Disjointed: Introductions to “The American Music Show”
Andrew Kingston is the 2018-2019 Robert W. Woodruff Fellow at the Rose Library. Throughout the year, he will be blogging about his experience processing the records of The American Music Show.
Shortly after writing this first blog post, I was, along with the rest of the Rose Library, deeply saddened to hear of the passing of Dick Richards, one of the founders and producers of The American Music Show, on September 13th, 2018. Richards’s dedication to this program incomparably enriched Atlanta’s queer community for over 20 years. He was also largely responsible for preserving this show, alongside other pieces of queer history, so that we have them today. More about Richards’s life and work can be found here.
Soon, our collection of The American Music Show will be publicly available at the Rose Library for anyone interested in viewing it. We sincerely hope that the collection will serve to expand Dick Richards’s legacy in queer Southern history, and that it will increase the viewership of his historic program well into the future. The post below is the first of a series that will document this collection and the process of archiving its many recordings, letters, photographs, and works of art.
“Disjointed”
…there are essential reasons for which a concept in the process of being formed always remains inadequate relative to what it ought to be, divided, disjointed between two forces. And this disjointedness has a necessary relationship with the structure of archivization.

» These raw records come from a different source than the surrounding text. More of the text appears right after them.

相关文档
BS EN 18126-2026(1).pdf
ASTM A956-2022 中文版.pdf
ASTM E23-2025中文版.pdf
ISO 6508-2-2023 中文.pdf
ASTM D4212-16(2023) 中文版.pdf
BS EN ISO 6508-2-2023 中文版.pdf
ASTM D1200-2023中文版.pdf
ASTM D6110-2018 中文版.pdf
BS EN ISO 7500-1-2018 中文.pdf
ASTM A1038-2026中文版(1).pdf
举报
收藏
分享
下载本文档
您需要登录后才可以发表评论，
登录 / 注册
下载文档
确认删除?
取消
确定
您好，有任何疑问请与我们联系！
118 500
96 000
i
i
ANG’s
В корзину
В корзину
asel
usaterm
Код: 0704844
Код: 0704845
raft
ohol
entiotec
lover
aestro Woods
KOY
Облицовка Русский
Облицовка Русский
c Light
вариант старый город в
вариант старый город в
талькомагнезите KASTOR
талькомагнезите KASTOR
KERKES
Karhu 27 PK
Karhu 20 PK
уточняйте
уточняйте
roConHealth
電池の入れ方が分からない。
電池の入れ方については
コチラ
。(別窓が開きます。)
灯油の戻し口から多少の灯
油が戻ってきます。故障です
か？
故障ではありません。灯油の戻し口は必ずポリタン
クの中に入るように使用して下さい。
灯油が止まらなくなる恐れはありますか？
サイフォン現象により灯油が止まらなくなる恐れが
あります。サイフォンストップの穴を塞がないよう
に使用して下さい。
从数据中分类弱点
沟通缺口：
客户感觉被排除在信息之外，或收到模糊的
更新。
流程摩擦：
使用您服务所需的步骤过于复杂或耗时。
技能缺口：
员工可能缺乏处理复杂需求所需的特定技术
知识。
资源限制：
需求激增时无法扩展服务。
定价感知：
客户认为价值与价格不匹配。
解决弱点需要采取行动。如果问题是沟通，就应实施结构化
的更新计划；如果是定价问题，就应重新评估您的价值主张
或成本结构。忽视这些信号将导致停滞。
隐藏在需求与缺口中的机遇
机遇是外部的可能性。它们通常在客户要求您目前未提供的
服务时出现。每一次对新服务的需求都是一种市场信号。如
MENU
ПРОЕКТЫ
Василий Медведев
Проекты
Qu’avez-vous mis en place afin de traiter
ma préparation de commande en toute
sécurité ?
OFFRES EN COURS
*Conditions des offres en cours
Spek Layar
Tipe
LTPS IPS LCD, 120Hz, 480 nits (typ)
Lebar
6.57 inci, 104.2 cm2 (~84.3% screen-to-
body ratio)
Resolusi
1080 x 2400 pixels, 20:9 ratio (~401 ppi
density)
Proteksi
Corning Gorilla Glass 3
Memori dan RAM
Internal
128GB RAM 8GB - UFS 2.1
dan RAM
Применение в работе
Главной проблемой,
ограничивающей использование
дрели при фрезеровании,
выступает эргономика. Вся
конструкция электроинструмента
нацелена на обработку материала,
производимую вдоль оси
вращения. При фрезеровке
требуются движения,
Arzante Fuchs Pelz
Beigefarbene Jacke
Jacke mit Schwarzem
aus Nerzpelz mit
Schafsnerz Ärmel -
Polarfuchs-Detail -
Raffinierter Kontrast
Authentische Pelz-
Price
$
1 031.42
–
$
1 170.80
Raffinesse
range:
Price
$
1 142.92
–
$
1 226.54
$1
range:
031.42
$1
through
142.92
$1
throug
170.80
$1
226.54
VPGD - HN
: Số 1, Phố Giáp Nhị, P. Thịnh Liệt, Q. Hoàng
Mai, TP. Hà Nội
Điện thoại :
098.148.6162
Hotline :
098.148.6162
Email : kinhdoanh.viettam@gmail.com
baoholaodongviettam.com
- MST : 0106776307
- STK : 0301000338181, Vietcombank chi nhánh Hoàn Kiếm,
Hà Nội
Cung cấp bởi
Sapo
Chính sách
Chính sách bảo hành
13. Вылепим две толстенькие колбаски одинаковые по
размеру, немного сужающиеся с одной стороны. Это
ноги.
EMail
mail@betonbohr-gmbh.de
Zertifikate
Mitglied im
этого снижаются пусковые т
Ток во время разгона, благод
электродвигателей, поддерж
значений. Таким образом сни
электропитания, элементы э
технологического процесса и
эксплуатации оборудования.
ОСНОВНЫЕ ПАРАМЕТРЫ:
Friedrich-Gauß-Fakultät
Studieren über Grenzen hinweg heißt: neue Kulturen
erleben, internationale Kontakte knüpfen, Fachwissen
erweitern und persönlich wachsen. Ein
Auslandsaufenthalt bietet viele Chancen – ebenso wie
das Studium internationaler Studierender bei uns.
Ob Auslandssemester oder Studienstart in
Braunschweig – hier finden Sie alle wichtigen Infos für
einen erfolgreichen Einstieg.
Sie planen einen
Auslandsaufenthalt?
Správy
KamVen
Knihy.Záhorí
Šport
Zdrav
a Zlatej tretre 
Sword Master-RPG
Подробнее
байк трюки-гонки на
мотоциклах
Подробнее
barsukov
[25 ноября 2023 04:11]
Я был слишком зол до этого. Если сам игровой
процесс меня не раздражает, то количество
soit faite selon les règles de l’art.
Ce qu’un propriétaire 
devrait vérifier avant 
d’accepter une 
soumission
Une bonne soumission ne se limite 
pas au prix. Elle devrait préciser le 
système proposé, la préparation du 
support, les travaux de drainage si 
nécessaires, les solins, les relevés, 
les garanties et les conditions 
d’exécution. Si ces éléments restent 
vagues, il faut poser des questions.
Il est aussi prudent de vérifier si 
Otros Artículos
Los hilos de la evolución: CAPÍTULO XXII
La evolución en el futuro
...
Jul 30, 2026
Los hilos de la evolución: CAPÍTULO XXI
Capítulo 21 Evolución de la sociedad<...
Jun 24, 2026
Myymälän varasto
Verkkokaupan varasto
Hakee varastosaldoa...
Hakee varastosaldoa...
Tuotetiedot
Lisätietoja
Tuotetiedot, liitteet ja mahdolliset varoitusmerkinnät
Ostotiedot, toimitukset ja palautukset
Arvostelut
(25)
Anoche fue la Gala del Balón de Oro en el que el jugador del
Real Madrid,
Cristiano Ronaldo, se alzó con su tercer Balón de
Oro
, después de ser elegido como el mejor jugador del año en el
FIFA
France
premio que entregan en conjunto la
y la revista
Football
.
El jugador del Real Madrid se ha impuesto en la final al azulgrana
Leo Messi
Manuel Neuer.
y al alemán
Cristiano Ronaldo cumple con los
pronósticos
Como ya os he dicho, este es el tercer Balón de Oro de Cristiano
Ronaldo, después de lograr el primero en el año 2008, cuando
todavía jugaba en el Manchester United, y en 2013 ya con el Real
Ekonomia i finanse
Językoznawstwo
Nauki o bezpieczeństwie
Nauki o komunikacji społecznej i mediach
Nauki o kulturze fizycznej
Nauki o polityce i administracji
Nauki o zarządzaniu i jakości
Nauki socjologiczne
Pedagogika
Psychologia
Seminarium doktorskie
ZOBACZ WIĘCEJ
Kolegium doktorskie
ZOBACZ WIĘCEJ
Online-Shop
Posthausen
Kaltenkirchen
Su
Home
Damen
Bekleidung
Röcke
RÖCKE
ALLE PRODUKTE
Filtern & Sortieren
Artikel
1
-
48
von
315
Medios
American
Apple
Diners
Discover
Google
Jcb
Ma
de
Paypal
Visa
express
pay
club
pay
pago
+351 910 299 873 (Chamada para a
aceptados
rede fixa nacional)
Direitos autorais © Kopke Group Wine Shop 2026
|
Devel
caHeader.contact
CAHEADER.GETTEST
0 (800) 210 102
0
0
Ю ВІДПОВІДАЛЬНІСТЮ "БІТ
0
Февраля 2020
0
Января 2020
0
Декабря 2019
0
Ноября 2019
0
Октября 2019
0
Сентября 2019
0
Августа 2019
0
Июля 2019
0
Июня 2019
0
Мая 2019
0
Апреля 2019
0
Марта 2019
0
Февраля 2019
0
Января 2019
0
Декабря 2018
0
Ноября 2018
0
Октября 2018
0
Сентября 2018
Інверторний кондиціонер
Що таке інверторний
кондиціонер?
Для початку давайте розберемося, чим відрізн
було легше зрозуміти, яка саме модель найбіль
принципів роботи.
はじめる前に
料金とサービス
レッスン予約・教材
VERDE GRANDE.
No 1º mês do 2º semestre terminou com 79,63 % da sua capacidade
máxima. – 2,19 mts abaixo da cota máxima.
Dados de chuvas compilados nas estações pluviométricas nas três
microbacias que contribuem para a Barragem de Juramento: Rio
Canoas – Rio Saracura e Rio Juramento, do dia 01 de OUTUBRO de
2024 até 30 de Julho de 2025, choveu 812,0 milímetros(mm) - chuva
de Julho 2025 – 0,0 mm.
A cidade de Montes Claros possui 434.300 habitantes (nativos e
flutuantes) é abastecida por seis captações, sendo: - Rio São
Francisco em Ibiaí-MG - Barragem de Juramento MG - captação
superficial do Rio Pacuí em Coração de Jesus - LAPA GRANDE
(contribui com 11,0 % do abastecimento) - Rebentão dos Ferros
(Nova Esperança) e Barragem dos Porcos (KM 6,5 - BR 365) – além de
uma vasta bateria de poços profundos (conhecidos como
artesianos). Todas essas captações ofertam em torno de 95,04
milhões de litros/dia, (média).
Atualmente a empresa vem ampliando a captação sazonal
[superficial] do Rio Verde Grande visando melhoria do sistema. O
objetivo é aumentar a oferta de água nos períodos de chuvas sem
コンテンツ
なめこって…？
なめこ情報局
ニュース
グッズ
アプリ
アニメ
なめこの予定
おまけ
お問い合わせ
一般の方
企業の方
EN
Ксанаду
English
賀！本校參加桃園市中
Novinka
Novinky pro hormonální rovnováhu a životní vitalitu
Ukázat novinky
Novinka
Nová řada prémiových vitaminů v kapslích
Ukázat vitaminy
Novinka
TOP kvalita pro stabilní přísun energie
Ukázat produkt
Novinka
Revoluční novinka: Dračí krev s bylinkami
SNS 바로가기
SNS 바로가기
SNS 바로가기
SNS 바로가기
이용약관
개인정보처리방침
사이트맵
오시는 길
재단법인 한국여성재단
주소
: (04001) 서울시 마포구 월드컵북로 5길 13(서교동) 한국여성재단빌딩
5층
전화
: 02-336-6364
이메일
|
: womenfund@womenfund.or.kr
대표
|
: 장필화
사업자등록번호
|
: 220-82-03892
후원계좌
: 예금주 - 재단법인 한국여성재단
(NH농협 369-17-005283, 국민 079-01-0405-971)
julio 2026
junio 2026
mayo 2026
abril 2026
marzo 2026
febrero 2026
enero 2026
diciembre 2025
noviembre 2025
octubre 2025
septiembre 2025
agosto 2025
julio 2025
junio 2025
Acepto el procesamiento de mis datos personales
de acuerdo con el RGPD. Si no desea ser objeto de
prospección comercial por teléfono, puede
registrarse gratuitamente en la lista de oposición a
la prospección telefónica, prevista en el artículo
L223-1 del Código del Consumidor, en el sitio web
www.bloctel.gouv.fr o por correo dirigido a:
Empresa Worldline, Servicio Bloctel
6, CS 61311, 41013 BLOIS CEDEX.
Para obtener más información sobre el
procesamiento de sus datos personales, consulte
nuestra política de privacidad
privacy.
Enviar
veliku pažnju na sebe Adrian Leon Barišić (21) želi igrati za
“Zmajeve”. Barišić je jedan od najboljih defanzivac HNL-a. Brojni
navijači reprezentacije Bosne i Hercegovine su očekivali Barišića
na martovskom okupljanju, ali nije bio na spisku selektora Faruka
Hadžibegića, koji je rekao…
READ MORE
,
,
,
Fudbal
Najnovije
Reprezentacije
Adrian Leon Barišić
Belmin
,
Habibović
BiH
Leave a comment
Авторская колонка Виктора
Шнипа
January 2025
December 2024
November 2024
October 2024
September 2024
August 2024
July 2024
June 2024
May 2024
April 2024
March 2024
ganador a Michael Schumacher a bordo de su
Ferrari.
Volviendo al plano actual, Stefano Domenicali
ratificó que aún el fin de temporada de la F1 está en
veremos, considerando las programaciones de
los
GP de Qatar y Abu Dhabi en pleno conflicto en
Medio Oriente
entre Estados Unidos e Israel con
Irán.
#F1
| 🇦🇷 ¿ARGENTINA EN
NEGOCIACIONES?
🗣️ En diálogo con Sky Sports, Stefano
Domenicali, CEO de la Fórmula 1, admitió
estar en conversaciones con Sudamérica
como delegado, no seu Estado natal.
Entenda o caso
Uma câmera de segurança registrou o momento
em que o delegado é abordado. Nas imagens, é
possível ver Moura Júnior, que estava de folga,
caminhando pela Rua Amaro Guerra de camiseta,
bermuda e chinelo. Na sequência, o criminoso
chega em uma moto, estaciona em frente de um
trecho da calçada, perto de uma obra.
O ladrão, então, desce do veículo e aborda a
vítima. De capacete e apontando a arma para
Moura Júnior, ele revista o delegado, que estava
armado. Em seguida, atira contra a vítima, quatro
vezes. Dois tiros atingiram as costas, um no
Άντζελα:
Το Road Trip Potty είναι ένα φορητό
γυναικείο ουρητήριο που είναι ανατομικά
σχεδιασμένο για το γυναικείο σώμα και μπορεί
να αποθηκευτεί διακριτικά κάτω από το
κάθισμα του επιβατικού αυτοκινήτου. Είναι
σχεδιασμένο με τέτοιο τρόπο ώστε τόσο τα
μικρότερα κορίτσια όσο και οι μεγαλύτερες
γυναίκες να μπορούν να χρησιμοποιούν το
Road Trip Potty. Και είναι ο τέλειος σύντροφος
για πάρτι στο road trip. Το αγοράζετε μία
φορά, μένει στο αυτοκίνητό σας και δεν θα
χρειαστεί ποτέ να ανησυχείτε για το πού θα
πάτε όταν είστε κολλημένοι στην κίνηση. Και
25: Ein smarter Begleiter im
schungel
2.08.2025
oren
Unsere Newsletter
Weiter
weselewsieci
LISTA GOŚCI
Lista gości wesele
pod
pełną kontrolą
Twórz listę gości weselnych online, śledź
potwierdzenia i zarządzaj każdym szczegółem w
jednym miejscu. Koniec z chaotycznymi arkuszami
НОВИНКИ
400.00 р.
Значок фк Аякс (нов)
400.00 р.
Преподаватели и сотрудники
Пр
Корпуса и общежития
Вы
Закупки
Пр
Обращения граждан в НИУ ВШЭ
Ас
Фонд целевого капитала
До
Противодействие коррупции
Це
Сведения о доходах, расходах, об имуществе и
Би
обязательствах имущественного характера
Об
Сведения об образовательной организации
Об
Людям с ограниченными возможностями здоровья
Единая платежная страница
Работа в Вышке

Jacques Derrida, Archive Fever
I felt somewhat disjointed during my first few days in the archive—caught between an identity as a reader of texts, and my occupation this year of making texts readable. The boxes and manila folders there form a sort of quicksand into which one could sink at any moment.
I should introduce myself. My name is Andrew Kingston. I’m a humanities scholar, currently finishing up a PhD in Emory’s Department of Comparative Literature. I teach and write about literature and questions in philosophy, music history, and theories of sexuality. Right now my work deals a lot with opera and the concept of decadence. But don’t worry, I won’t talk about that here. I am also the 2018-2019 Woodruff Fellow at Emory’s Rose Library, where I am just beginning work on the Rose’s collection of The American Music Show, an Atlanta public access TV show that ran from 1981 to 2005. Even if it isn’t explicitly LGBTQ-themed, the show is an audiovisual monument to the Atlanta queer scene. Its fragmented aesthetic is characterized by low-budget camp, shifting between music and improvised comedy, political satire and drag, always between the dry and the excessive. As with any performance-based art, it has its lulls, too; but even in the few episodes I’ve seen thus far, at its best it can be a tour de force of libidinal surrealism and queer suggestion. Case in point: check out these videos of a young RuPaul—who was a frequent guest and performer on the show—in which he “goes fishing,” and then rescues the president’s son as a secret agent named Starbooty. They’re two of my favorites so far.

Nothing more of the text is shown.